Toptan satış piyasasından toplu alım yapan elektrik perakendecileri ve toptan satış piyasasında toplu satış yapan üreticiler bu fiyatlara ve iş hacmi etkilerine maruz kalmamak ve kendilerini dalgalanmadan korumak için vadeli satış sözleşmeleri ne girişeceklerdir. Bu sözleşmelerin yapısı bölgesel pazarlarda farklı anlaşmalar ve market yapılarından dolayı, çeşitlilik gösterir. Ancak, iki en basit ve yaygın türleri; fiziksel teslimat için basit sabit fiyatlı ileriye dönük sözleşmeler ve tarafların belli bir süreliğine anlaştıkları işlem fiyatındaki faklılıklar için yapılan sözleşmelerdir. Fark için bir sözleşme olması durumunda, eğer herhangi bir zaman diliminde toptan satış fiyat listesi sonuçları Kullanım ücretinden daha yüksek olursa, üretici gerçek ücret ile işlem ücreti arasındaki farkını iade edecektir. Benzer olarak gerçek fiyat işlem ücretinden daha az olursa, perakendeci gerçek fiyat ile kullanım fiyatı arasındaki farkı üreticiye öder. Gerçek fiyat indeksi bazen piyasaya göre nokta ya da havuz fiyat olarak adlandırılır.

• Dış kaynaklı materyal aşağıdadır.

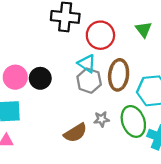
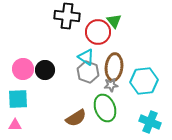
green triangle: (144, 29) -> (114, 21), moved
gray star: (102, 119) -> (111, 85), moved
green ellipse: (133, 121) -> (105, 108), moved

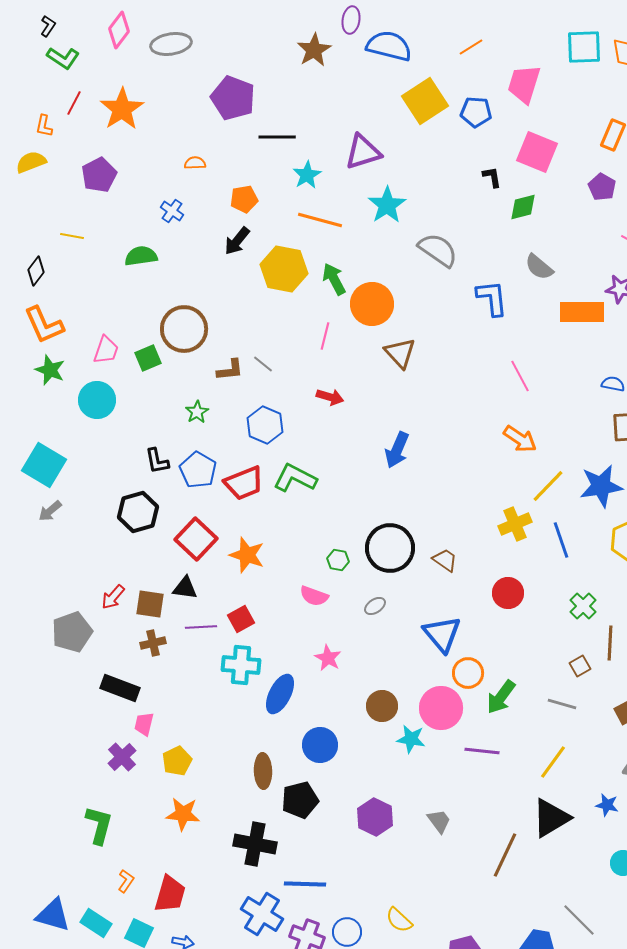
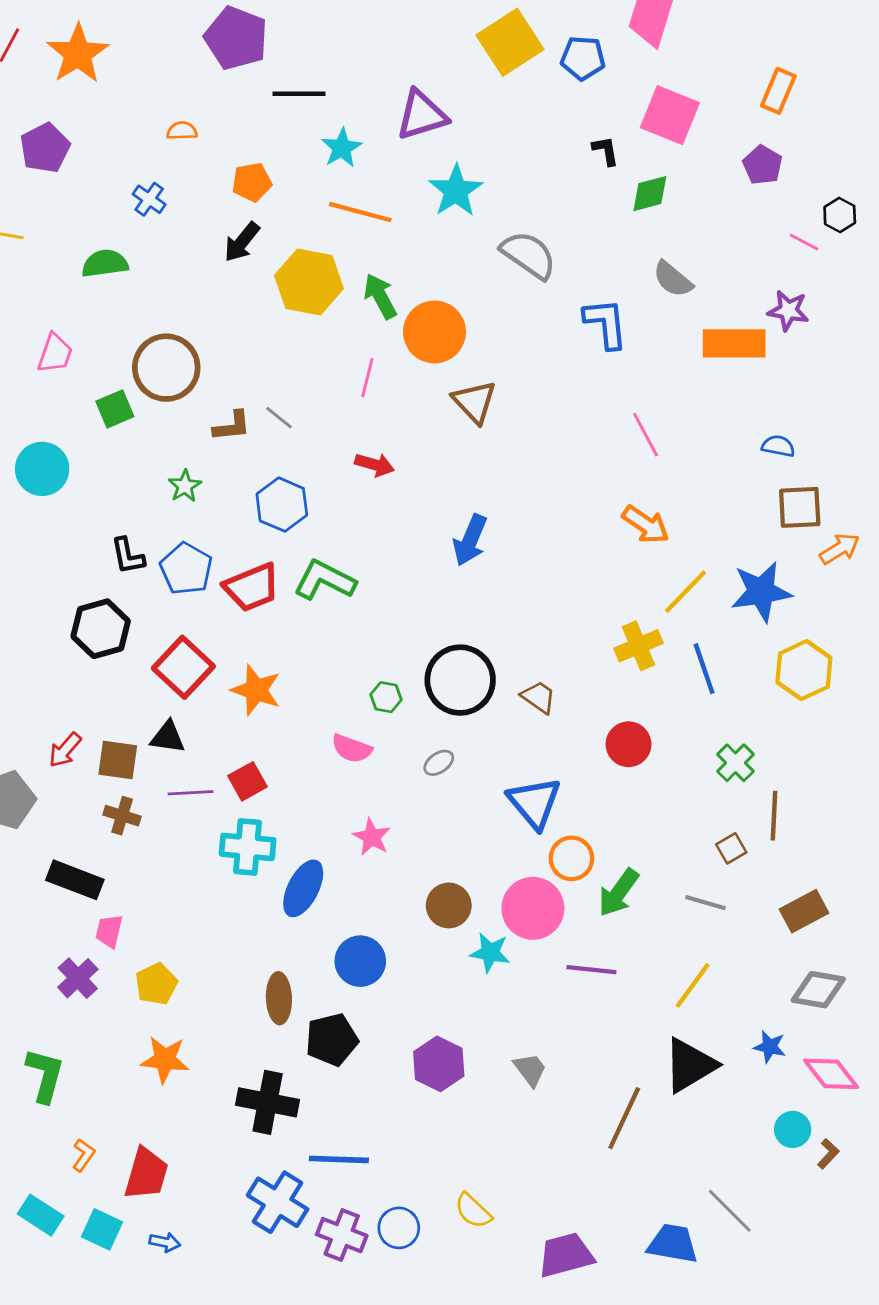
pink trapezoid: (106, 350) -> (55, 353), moved
brown cross: (153, 643) -> (122, 816), turned 30

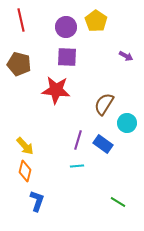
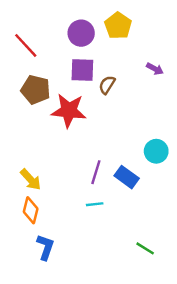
red line: (21, 20) -> (26, 45), moved, turned -30
brown pentagon: (19, 64) -> (36, 90), moved
brown semicircle: (104, 104) -> (107, 85), moved, size x0.7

Birçok başka korunma sözleşmeleri (esneklik sözleşmeleri, Sanal İhale, Mali İletim Hakları, önceden belirlenmiş fiyatla alım hakkı gibi sözleşmeler ) sofistike elektrik piyasalarında imzalanır. Genelde taraflar arasındaki finansal riskleri ortadan kaldırmak için tasarlanmıştır.
Ayrıca bakınız
Kaynakça
- ^ "Giriş". www.epias.com.tr. 18 Haziran 2021 tarihinde kaynağından arşivlendi. Erişim tarihi: 6 Haziran 2023.